Ann Marie Furedi (' Bradley; born 31 October 1960) is an English former journalist and abortion rights activist. She is the former chief executive of the British Pregnancy Advisory Service (BPAS), the UK's largest independent abortion provider.

== Biography ==
Furedi studied a master's degree in philosophy at the University of Sussex. The University of Kent made her an honorary Doctor of Science in November 2019.

Furedi worked as a journalist, specialising in healthcare features for women's magazines, including Cosmopolitan and Company, sometimes writing under her maiden name, Bradley. She is also known as Ann Burton. In the early 1980s, she worked for the National Council for Civil Liberties as its Gay Rights Officer.

Furedi was a contributor to the LM Magazine until it folded in 2000 after being found to have libelled ITN journalists. She has also contributed to Spiked Online, a British online magazine, that identifies itself as libertarian humanist. For that magazine, she has written in support of sex-selective abortion and about "what Republicans get wrong about abortion." She has served as a board member of the American research charity IBIS Reproductive Health.

Furedi has worked in pro-choice organisations for more than 20 years, mainly in policy and communications. Before joining BPAS, as its chief executive in June 2003, Furedi was Director of Policy and Communications for the UK regulator of infertility treatment and embryo research, the Human Fertilisation and Embryology Authority (HFEA).

Furedi ran the press office of the UK Family Planning Association before leading Birth Control Trust, a charity that advocated the need for research and development in methods of contraception and abortion.
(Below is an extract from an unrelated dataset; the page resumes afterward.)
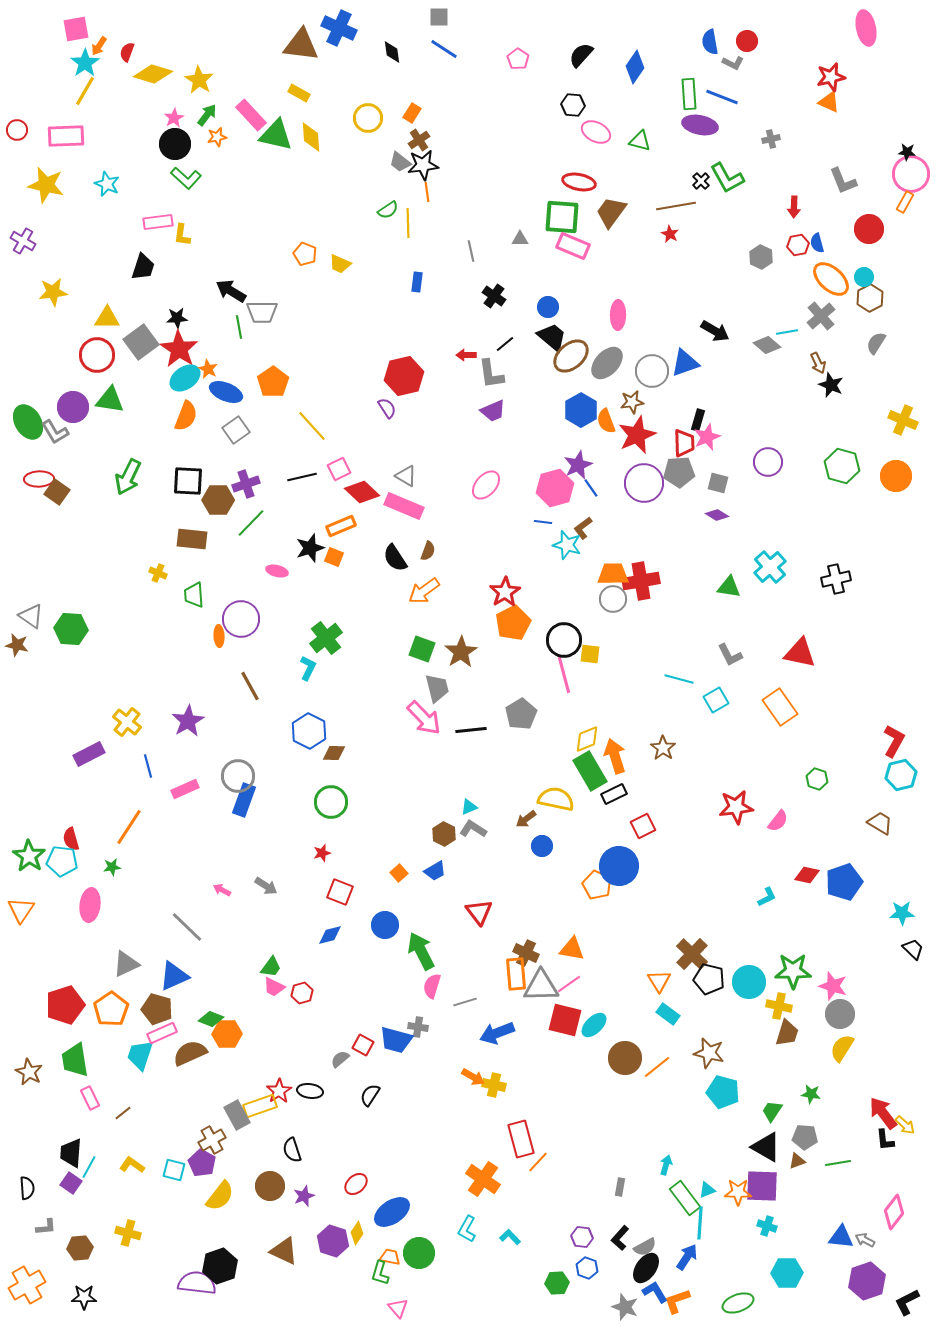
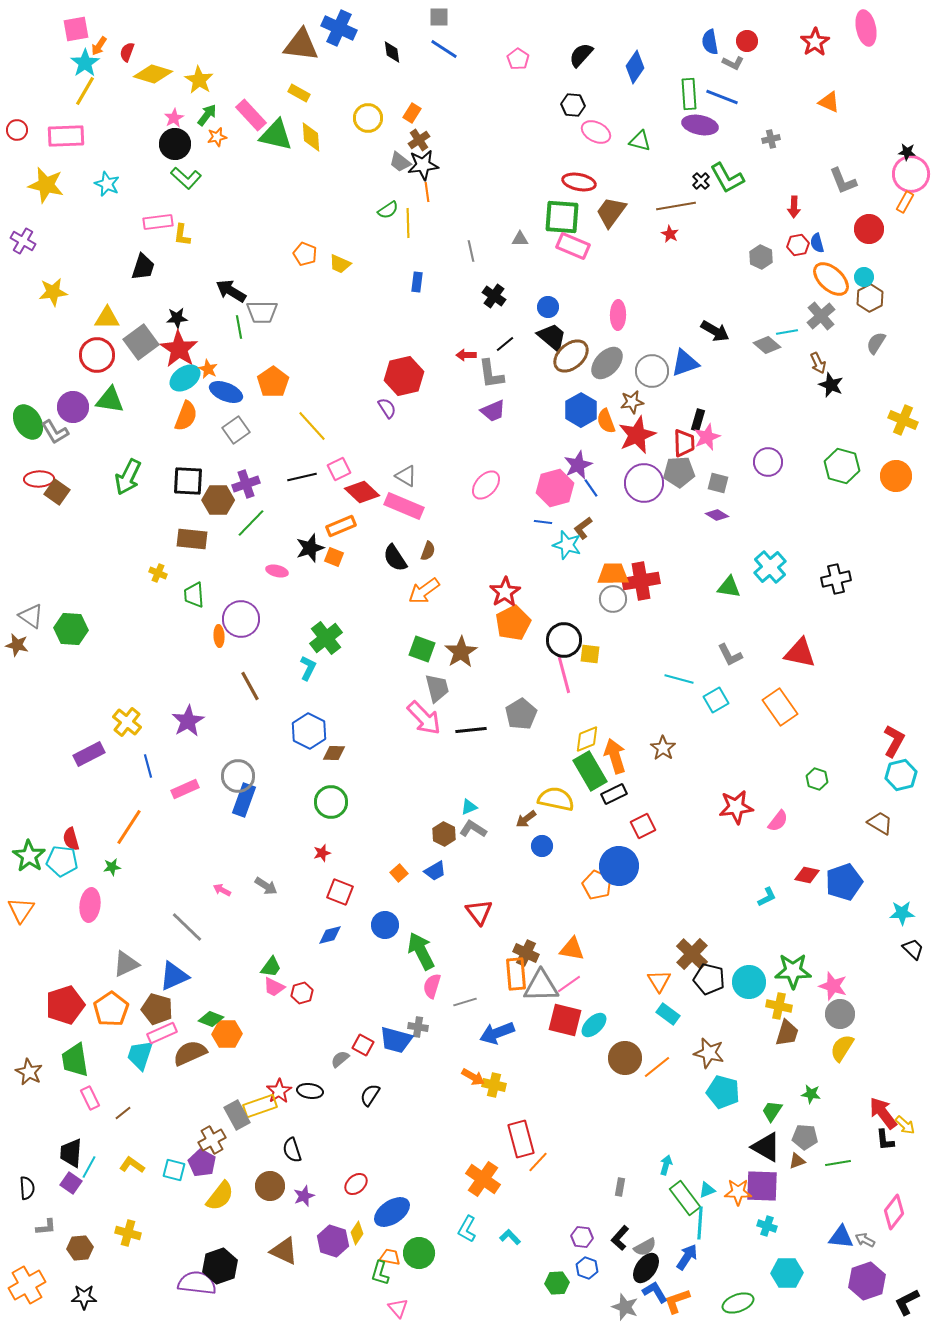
red star at (831, 77): moved 16 px left, 35 px up; rotated 20 degrees counterclockwise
She is regarded as a leading pro-choice advocate and spokesperson, often appearing in the media representing this perspective.

In 2012, Furedi's organisation BPAS and the advocacy group Catholics for Choice convened a meeting of abortion providers, advocates and academics, leading to the Declaration of Prochoice Principles being issued.

In 2014, when NHS Greater Glasgow and Clyde appealed to the Supreme Court after judges in Scotland said Roman Catholic midwives had a right to conscientious objection to take any part in abortion procedures, Furedi said that BPAS supported "the right of healthcare professionals to conscientious objection not least because women deserve better than being treated with contempt by those who think they are sinners. But ultimately a balance needs to be struck between that exercise of conscience and women's access to legal services."

Furedi's book The Moral Case for Abortion: A Defence of Reproductive Choice outlines ethical arguments in support of abortion rights. She has also spoken at events including the Battle of Ideas and is a judge at Debating Matters events.

Furedi is also the vice-chairman of the Governing Body at MidKent College, where she chaired the Audit Committee. She retired from paid work in 2020.

== Personal life ==
In 1982, she married Frank Furedi, the founder and then leader of the British Revolutionary Communist Party (RCP). Their son Jacob edits online publication Dispatch.